• _YOUR INSTRUCTIONS_
Scan the records below, and wherever a line has the word "token", pull it out.

• _SUPPLIED MATERIAL_
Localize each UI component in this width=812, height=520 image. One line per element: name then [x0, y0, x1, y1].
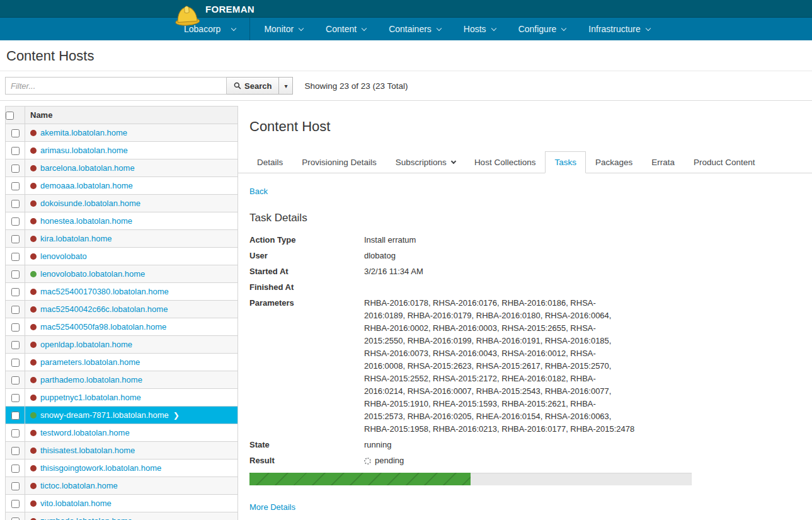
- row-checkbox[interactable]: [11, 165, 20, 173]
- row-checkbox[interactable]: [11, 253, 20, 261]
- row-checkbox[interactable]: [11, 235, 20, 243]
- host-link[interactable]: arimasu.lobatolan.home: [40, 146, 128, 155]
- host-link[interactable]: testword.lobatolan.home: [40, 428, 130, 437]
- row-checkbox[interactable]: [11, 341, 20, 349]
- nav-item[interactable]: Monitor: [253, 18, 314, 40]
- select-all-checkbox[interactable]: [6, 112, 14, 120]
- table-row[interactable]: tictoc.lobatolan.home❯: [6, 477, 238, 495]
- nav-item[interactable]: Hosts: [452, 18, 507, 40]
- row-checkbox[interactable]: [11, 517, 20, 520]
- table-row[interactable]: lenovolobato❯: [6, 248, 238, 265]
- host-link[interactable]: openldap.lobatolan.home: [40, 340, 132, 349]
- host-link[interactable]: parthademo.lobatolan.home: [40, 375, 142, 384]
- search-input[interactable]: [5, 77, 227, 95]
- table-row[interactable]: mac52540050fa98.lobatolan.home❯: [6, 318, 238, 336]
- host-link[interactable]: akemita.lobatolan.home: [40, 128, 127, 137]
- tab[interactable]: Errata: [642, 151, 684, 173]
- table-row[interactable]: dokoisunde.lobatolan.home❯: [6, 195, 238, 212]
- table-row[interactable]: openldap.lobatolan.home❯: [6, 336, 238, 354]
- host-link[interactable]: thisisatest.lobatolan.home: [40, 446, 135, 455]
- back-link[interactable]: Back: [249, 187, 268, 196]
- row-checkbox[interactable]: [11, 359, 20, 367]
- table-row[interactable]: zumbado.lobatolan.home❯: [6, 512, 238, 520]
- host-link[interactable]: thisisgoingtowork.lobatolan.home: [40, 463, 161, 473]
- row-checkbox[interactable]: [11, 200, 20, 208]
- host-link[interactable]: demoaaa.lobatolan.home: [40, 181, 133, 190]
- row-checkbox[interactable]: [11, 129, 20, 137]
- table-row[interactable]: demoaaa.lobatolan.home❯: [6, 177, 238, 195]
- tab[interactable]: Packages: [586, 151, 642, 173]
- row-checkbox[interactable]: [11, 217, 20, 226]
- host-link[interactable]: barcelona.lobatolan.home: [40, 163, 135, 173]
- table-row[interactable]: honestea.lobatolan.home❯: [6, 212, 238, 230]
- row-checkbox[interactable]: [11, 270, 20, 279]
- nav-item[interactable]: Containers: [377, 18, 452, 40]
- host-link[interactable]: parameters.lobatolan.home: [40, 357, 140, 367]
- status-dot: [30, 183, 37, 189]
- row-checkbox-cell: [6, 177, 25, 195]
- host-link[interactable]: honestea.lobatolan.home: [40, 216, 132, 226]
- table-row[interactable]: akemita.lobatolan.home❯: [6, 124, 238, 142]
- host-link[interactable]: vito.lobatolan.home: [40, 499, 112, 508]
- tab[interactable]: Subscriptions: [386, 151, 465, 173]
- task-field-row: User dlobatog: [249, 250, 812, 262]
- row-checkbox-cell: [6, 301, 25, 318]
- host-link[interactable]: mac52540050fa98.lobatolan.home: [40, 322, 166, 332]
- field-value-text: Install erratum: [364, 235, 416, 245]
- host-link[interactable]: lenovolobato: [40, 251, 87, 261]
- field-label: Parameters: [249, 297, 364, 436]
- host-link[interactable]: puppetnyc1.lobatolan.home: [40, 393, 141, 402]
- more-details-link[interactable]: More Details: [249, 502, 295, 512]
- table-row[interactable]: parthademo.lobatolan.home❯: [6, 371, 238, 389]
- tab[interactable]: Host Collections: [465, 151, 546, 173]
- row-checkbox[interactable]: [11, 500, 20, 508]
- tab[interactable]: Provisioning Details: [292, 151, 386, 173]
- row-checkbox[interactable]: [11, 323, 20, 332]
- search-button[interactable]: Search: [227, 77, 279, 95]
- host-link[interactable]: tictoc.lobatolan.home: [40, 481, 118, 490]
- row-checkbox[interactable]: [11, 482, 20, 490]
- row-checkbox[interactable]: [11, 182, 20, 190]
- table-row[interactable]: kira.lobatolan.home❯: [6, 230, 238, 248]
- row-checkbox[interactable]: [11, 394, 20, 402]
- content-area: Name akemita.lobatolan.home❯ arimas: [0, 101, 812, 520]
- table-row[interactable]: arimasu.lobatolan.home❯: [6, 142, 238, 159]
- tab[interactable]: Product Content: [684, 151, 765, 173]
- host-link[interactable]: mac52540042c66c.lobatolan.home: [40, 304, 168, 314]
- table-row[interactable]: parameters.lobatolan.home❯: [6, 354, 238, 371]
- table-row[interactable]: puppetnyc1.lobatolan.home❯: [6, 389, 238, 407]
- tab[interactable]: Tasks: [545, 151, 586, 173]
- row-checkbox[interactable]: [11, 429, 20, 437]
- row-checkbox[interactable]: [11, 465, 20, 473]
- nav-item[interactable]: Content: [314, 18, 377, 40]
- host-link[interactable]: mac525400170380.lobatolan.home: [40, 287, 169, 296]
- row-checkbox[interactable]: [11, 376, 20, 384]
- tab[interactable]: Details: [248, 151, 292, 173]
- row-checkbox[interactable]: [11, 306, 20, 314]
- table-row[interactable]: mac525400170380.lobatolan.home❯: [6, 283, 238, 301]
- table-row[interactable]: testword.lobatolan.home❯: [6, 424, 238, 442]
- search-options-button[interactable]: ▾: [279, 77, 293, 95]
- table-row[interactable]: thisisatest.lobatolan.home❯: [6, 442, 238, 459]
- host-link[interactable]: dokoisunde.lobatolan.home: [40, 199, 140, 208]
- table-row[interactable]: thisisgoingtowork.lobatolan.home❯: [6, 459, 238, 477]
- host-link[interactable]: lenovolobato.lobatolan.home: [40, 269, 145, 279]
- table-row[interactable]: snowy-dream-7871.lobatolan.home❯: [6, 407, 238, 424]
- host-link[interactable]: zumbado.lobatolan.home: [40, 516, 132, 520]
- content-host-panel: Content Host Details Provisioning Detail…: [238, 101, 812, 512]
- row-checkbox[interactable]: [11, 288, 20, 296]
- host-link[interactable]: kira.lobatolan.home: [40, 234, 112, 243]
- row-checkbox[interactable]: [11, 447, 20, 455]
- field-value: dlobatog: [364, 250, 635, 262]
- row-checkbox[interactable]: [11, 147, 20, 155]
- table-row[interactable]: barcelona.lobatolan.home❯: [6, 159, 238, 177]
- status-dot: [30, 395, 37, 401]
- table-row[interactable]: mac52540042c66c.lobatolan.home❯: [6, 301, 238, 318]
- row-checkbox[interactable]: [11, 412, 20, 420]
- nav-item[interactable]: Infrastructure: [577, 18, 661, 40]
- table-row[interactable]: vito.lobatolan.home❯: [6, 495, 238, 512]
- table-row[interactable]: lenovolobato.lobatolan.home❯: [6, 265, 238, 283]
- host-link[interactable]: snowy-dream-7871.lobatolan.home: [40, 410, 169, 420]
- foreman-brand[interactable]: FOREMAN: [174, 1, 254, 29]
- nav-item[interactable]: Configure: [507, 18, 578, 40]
---
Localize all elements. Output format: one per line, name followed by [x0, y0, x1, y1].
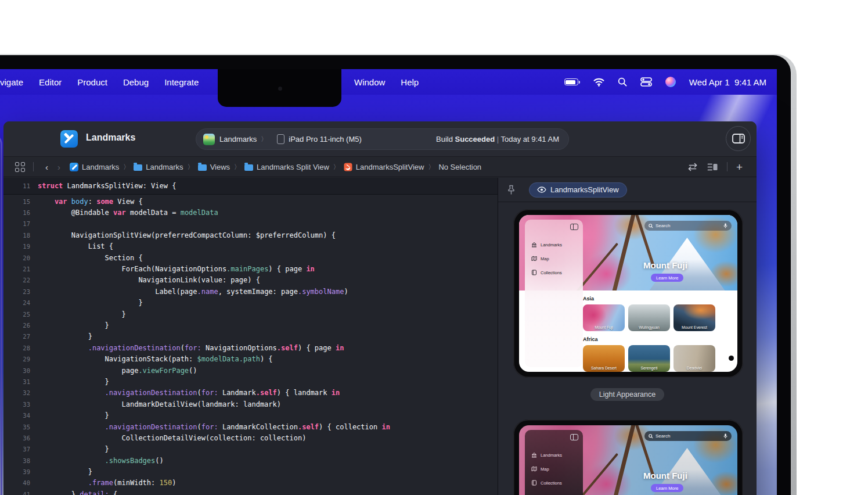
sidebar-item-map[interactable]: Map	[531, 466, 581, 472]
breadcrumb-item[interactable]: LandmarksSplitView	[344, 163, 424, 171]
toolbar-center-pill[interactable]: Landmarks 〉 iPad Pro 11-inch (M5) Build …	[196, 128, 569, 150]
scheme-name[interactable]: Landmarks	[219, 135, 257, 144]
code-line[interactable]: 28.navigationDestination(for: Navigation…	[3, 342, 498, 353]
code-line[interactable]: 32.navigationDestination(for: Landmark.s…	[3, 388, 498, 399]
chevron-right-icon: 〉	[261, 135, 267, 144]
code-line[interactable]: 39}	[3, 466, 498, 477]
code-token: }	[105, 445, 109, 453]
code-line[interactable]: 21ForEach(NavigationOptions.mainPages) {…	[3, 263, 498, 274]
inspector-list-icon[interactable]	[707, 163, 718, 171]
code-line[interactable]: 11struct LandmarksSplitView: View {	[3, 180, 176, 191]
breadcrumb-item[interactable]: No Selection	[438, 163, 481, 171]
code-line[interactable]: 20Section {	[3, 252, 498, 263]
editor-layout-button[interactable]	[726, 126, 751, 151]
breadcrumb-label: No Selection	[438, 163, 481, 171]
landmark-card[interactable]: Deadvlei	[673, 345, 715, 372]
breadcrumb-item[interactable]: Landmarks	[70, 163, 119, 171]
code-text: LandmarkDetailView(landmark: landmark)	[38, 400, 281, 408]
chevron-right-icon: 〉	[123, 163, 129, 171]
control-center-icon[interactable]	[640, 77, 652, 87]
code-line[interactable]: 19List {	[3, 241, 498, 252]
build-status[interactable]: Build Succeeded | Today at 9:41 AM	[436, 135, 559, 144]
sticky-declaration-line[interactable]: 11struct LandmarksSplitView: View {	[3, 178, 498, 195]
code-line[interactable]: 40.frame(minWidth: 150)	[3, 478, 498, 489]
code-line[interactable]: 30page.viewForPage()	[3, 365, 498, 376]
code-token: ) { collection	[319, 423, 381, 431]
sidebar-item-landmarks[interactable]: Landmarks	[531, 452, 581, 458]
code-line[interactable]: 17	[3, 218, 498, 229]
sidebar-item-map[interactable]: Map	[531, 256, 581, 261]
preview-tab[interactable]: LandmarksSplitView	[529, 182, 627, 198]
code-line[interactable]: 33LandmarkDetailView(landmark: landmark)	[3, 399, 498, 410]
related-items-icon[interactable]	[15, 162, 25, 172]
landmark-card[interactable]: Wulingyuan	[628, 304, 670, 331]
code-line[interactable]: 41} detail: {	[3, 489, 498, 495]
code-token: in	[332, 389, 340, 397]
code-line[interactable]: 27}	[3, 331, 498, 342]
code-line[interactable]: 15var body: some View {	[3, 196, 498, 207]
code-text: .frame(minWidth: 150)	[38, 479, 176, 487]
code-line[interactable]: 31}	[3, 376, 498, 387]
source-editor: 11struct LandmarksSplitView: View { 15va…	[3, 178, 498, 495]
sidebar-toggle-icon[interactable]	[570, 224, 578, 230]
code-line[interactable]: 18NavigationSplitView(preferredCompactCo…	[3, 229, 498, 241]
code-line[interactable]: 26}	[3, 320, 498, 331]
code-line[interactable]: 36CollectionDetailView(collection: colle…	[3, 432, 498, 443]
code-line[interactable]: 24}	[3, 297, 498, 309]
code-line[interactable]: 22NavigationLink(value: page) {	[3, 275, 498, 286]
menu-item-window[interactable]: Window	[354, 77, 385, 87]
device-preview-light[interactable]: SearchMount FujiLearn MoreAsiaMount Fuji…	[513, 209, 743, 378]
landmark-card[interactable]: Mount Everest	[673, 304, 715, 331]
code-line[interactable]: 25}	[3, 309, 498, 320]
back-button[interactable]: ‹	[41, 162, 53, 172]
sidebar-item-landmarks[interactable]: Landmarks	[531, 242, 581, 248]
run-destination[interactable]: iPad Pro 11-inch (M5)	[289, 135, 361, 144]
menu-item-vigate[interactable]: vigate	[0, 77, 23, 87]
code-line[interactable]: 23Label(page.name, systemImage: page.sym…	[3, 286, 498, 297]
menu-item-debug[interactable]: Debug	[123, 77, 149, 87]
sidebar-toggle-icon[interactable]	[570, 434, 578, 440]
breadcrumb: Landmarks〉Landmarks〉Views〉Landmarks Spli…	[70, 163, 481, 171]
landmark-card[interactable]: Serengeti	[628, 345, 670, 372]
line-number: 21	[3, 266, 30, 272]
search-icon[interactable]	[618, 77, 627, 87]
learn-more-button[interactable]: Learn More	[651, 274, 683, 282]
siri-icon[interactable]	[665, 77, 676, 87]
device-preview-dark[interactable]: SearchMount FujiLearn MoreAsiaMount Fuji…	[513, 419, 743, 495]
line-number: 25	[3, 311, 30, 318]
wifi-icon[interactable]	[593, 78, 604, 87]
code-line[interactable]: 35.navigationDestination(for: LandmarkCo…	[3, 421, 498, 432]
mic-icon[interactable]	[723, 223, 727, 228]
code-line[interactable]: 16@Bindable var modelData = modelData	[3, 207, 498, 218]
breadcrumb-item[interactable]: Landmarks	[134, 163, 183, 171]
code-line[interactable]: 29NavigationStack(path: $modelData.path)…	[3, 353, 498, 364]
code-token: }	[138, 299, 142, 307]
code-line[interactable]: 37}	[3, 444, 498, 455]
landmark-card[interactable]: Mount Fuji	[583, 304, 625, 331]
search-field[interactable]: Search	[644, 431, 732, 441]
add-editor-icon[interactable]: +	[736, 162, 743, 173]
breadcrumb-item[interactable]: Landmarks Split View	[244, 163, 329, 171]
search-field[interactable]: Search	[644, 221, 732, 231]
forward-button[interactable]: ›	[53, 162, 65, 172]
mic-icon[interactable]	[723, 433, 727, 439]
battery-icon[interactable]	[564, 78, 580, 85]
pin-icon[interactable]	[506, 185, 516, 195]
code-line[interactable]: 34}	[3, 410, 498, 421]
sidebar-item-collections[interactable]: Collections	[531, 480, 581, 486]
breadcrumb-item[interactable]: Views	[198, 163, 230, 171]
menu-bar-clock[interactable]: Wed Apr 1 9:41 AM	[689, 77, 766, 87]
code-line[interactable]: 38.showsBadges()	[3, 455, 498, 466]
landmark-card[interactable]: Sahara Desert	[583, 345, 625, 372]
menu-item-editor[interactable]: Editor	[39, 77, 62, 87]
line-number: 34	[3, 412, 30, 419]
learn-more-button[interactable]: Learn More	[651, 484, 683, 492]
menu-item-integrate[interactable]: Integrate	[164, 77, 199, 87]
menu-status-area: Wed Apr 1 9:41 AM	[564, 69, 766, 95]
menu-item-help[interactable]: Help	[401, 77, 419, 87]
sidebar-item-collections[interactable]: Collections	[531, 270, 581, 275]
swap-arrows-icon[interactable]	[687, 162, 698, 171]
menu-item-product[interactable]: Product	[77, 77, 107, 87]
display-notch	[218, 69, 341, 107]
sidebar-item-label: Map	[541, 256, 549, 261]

• _ANSWER TO THIS PROBLEM_
code-token: }	[105, 445, 109, 453]
code-token: ) { collection	[319, 423, 381, 431]
code-token: in	[332, 389, 340, 397]
code-token: }	[138, 299, 142, 307]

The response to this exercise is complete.